Emerging-Markets-Anleihen kamen im November aufgrund erhöhter Risikoaversion leicht unter Druck. Zum Monatsende war jedoch bereits wieder eine Erholung zu verzeichnen. Die wirtschaftliche Entwicklung zeigt sich in vielen Schwellenländern weiterhin stabil.

Dr. Nicolas Schlotthauer

Makroebene
Auch im November stellte sich, was die Nachrichtenlage an den globalen Finanzmärkten betrifft, keine Beruhigung ein. Stattdessen kam es in vielen Ländern zu einer weiteren Verschlechterung der ökonomischen oder politischen Entwicklung.

In den Industrieländern belasteten verschiedene Ereignisse die Stimmung an den Finanzmärkten. Die Schuldenkrise in Westeuropa lastete weiterhin schwer auf der Marktentwicklung, insbesondere da nunmehr die Stabilität sowohl von größeren Ländern, wie Frankreich und Italien, als auch des Bankensystems in Westeuropa insgesamt in Frage gestellt wird.

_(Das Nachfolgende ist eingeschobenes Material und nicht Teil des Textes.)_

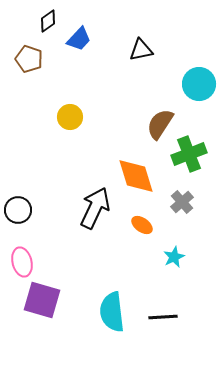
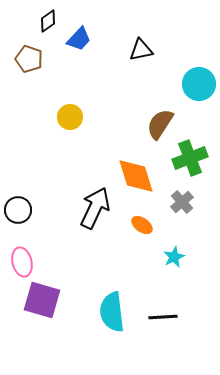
green cross: moved 1 px right, 4 px down
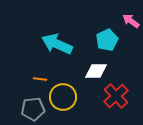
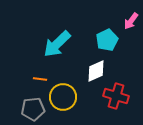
pink arrow: rotated 90 degrees counterclockwise
cyan arrow: rotated 68 degrees counterclockwise
white diamond: rotated 25 degrees counterclockwise
red cross: rotated 30 degrees counterclockwise
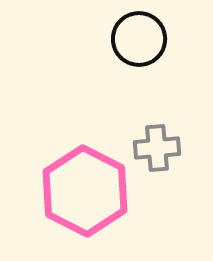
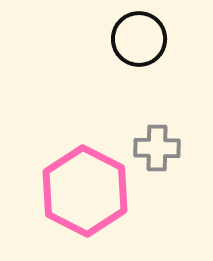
gray cross: rotated 6 degrees clockwise
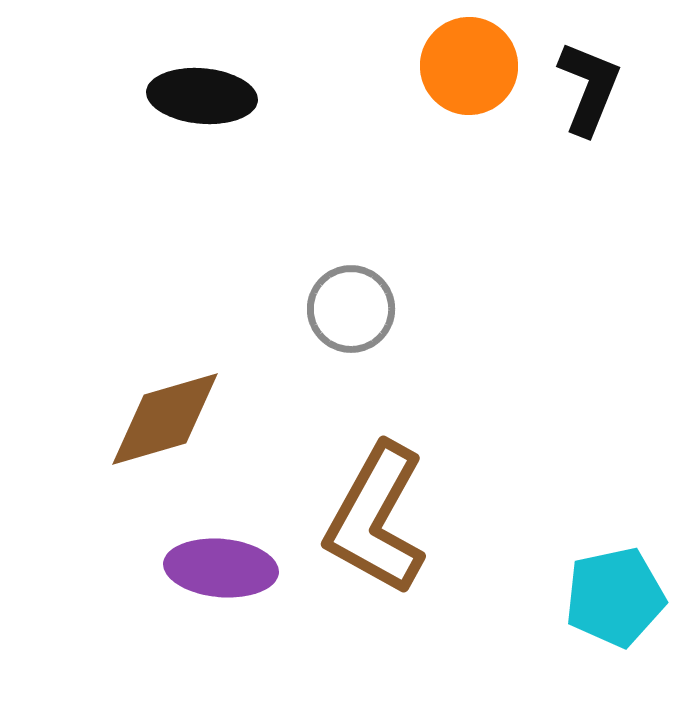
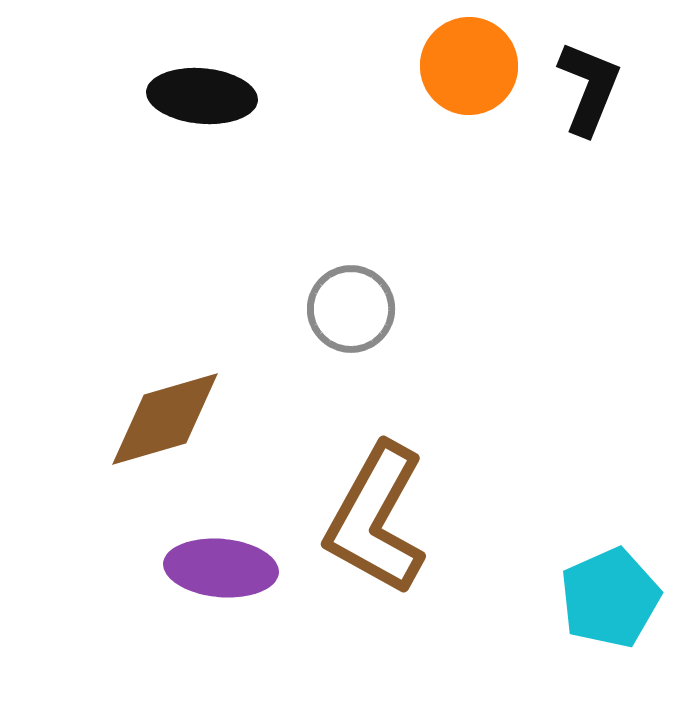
cyan pentagon: moved 5 px left, 1 px down; rotated 12 degrees counterclockwise
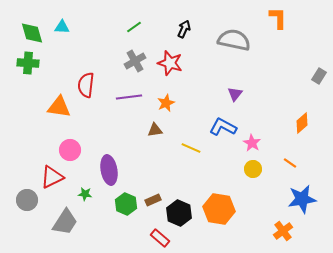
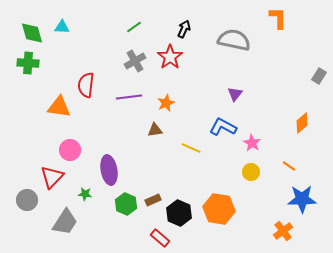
red star: moved 6 px up; rotated 20 degrees clockwise
orange line: moved 1 px left, 3 px down
yellow circle: moved 2 px left, 3 px down
red triangle: rotated 20 degrees counterclockwise
blue star: rotated 8 degrees clockwise
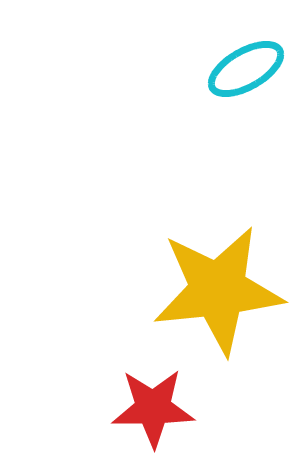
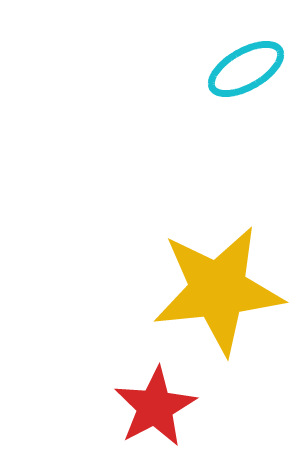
red star: moved 2 px right, 1 px up; rotated 28 degrees counterclockwise
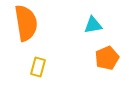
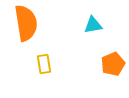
orange pentagon: moved 6 px right, 6 px down
yellow rectangle: moved 6 px right, 3 px up; rotated 24 degrees counterclockwise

Hinzu kamen schlechte Nachrichten aus den USA. Das zur Lösung der Schuldenproblematik eingesetzte „Super-Komitee“ hat in der geforderten Frist keine Vorschläge erarbeiten können, die einen breiten Konsens finden dürften. Dementsprechend sind dadurch sowohl der Rating-Ausblick für das Land als auch der fiskalpolitische Kurs in Frage gestellt. Schließlich kam es auch noch zu einer vorübergehenden Verunsicherung vieler Investoren, als die Rating-Agentur Moody's die Einschätzung für die staatsnahe norwegische Agentur „Eksportfinans“ um sieben Stufen senkte. Auch wenn es sich hier um eine temporäre Verschlechterung handeln dürfte, so belastete dieser überraschende Schritt ebenfalls die Stimmung an den Finanzmärkten.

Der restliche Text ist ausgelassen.